KNL Assembly Code for Matrix Multiplication

Thank You,

It means vmovdqa64 zmm22, zmmword ptr [rip + .LCPI0_0] # zmm22 = [8,9,10,11,12,13,14,15] zmm22 will contain 64 bit constant values which are indexes here zmm22=8, 9, 10, 11, 12,13,14,15. not the values loaded from these locations. and zmm2 contains constant 4000. so,

vpmuludq zmm14, zmm10, zmm2 ; will multiply the indexes values with 4000, as for array b the stride is 4000.

zmm14= 3200, 3600, 40000, …28000.

now as you said

vpsrlq zmm15, zmm10, 32 ; will shift zmm10(=zmm22) each 64 bit element by 32bit so

zmm15=? (can you compute the value of zmm15 here)?

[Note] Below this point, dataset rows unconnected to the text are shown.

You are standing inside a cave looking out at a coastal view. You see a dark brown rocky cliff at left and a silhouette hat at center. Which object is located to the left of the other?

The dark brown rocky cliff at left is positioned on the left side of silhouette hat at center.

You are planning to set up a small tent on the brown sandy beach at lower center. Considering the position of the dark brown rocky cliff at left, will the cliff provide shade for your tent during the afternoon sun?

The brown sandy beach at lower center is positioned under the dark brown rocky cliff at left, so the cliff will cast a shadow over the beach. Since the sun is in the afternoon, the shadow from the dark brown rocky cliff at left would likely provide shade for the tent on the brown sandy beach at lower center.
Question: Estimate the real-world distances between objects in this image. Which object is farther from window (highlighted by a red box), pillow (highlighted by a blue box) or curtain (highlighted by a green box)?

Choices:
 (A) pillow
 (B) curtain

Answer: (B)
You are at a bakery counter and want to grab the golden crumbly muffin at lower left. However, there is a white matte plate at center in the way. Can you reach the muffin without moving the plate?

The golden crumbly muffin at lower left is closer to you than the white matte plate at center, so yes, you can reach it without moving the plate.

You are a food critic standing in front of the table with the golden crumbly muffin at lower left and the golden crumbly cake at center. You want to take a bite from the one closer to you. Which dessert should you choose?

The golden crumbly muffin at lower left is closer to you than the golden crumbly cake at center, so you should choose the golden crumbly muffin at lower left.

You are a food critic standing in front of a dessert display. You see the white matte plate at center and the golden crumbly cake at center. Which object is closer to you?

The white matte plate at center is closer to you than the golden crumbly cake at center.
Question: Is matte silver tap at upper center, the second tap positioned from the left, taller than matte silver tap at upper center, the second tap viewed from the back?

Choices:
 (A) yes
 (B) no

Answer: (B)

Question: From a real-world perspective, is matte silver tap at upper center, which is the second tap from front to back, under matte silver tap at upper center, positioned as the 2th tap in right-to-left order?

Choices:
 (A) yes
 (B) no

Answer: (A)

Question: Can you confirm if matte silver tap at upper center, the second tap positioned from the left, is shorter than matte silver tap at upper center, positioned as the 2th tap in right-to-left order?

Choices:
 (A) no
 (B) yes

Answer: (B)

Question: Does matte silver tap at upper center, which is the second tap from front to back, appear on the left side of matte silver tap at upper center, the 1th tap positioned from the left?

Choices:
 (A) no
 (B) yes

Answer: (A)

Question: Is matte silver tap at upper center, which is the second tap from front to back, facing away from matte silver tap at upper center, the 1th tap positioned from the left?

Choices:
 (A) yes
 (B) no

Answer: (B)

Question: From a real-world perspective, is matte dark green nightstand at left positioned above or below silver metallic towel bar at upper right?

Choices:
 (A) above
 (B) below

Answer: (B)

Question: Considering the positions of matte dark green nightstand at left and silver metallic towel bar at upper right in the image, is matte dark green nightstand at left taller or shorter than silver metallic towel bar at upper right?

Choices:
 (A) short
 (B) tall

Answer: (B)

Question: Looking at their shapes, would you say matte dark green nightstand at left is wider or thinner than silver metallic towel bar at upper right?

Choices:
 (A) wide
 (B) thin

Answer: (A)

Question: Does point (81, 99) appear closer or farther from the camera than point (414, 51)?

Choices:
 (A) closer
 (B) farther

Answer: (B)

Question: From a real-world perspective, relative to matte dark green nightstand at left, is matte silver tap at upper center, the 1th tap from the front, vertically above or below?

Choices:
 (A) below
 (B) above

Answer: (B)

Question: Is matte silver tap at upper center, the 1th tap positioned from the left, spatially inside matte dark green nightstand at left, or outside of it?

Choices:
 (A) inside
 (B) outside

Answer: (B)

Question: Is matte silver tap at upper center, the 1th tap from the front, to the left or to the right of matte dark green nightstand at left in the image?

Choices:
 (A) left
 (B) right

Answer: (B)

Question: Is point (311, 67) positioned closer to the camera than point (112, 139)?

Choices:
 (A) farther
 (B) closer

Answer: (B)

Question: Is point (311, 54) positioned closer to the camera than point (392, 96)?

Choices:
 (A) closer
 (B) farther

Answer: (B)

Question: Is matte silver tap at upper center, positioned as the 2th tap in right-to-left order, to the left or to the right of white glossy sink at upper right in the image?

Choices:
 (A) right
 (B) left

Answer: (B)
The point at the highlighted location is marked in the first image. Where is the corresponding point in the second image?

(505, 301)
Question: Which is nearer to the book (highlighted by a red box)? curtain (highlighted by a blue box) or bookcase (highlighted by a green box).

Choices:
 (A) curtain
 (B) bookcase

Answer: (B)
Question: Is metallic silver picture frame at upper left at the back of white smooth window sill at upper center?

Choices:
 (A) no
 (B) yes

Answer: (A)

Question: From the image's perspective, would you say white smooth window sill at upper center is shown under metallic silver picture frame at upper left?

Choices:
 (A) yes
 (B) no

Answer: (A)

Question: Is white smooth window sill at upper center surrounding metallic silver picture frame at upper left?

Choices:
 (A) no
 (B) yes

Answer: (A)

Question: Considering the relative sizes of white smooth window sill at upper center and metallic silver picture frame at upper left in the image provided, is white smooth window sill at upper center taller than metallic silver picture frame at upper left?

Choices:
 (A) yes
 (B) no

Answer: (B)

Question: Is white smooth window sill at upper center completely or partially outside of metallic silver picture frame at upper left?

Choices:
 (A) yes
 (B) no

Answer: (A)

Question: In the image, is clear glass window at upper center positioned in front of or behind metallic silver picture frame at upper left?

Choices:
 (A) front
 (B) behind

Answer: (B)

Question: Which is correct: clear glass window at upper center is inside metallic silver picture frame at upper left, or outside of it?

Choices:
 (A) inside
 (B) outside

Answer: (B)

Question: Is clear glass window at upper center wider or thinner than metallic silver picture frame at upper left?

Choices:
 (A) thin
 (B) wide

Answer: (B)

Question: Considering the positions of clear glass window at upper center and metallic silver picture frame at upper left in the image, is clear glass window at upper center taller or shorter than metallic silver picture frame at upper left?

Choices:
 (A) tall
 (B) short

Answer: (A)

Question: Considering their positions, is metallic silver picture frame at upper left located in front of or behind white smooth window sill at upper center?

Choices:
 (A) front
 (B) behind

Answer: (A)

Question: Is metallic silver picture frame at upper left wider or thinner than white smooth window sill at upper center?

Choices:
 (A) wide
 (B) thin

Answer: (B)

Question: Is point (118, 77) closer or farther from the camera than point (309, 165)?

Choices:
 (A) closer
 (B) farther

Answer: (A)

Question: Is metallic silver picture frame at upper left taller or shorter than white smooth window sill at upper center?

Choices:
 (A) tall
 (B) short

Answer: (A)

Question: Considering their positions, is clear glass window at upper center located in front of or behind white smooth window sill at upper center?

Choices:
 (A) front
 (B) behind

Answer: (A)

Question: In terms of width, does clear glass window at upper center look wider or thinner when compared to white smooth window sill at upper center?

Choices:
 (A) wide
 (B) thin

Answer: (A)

I think zmm15 is all 0s. Its doing zmm15[31:0] = zmm10[63:32]; zmm15[63:32] = 0; zmm15[95:64] = zmm10[127:96]; zmm15[127:96] = 0; etc. But zmm10[63:32], zmm10[127:96], etc. are 0 because the indices are very small compared to the 64-bits they are stored in.

Thank alot. Things are much clear now.